[Saved data entries]
Start of Block
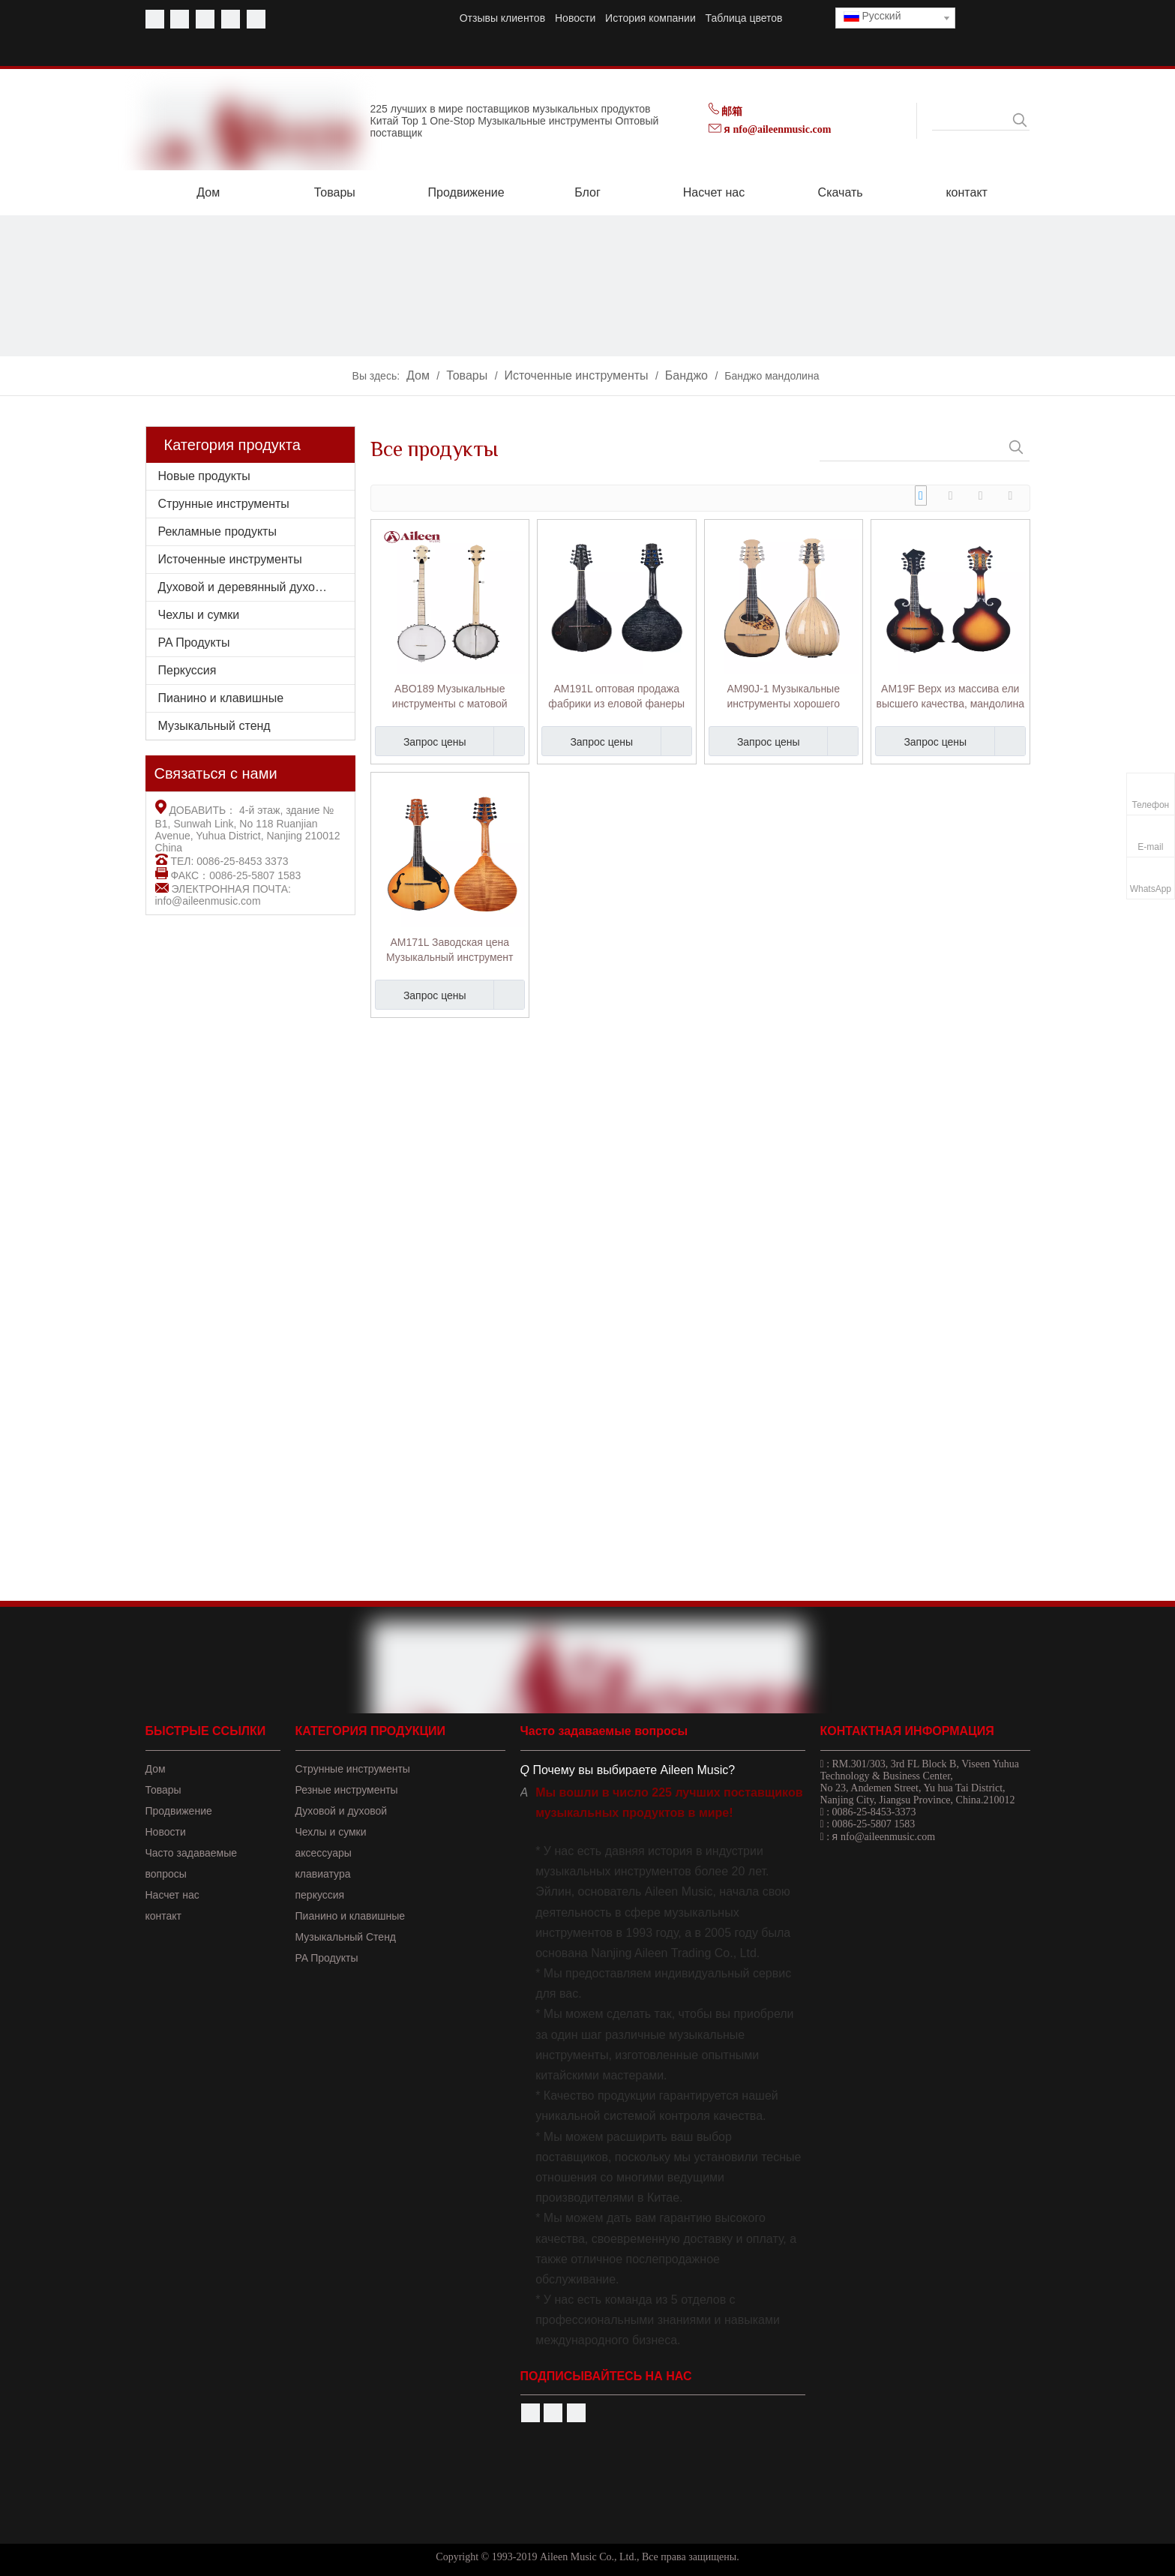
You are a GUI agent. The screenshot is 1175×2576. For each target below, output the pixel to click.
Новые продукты (204, 476)
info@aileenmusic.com (208, 901)
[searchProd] (971, 120)
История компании (650, 18)
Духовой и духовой (341, 1811)
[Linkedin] (230, 19)
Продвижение (178, 1811)
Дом (155, 1769)
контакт (163, 1916)
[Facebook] (154, 19)
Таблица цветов (744, 18)
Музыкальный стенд (214, 725)
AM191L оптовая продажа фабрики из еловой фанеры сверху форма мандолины (616, 697)
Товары (163, 1790)
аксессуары (323, 1853)
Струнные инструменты (223, 503)
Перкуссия (187, 670)
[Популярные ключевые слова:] (1020, 120)
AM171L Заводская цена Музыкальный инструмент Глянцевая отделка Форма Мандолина (449, 950)
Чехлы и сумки (199, 614)
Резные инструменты (346, 1790)
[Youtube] (179, 19)
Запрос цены (420, 741)
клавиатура (323, 1874)
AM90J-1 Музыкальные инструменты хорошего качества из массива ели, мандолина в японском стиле (783, 697)
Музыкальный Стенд (346, 1937)
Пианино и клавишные (221, 698)
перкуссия (320, 1895)
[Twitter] (205, 19)
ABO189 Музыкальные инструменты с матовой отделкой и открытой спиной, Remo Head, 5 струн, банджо (449, 697)
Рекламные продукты (217, 531)
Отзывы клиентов (502, 18)
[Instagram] (256, 19)
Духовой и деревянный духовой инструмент (256, 587)
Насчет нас (172, 1895)
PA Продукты (194, 642)
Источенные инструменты (230, 559)
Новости (575, 18)
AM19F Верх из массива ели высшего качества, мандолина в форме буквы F (950, 697)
End of Block
Without including any pictures, reproduce the data exactly.

You are a GUI agent. The screenshot is 1175×2576. For each target below, output the pixel to click.
Новые продукты (204, 476)
info@aileenmusic.com (208, 901)
[searchProd] (971, 120)
История компании (650, 18)
Духовой и духовой (341, 1811)
[Linkedin] (230, 19)
Продвижение (178, 1811)
Дом (155, 1769)
контакт (163, 1916)
[Facebook] (154, 19)
Таблица цветов (744, 18)
Музыкальный стенд (214, 725)
AM191L оптовая продажа фабрики из еловой фанеры сверху форма мандолины (616, 697)
Товары (163, 1790)
аксессуары (323, 1853)
Струнные инструменты (223, 503)
Перкуссия (187, 670)
[Популярные ключевые слова:] (1020, 120)
AM171L Заводская цена Музыкальный инструмент Глянцевая отделка Форма Мандолина (449, 950)
Чехлы и сумки (199, 614)
Резные инструменты (346, 1790)
[Youtube] (179, 19)
Запрос цены (420, 741)
клавиатура (323, 1874)
AM90J-1 Музыкальные инструменты хорошего качества из массива ели, мандолина в японском стиле (783, 697)
Музыкальный Стенд (346, 1937)
Пианино и клавишные (221, 698)
перкуссия (320, 1895)
[Twitter] (205, 19)
ABO189 Музыкальные инструменты с матовой отделкой и открытой спиной, Remo Head, 5 струн, банджо (449, 697)
Рекламные продукты (217, 531)
Отзывы клиентов (502, 18)
[Instagram] (256, 19)
Духовой и деревянный духовой инструмент (256, 587)
Насчет нас (172, 1895)
PA Продукты (194, 642)
Источенные инструменты (230, 559)
Новости (575, 18)
AM19F Верх из массива ели высшего качества, мандолина в форме буквы F (950, 697)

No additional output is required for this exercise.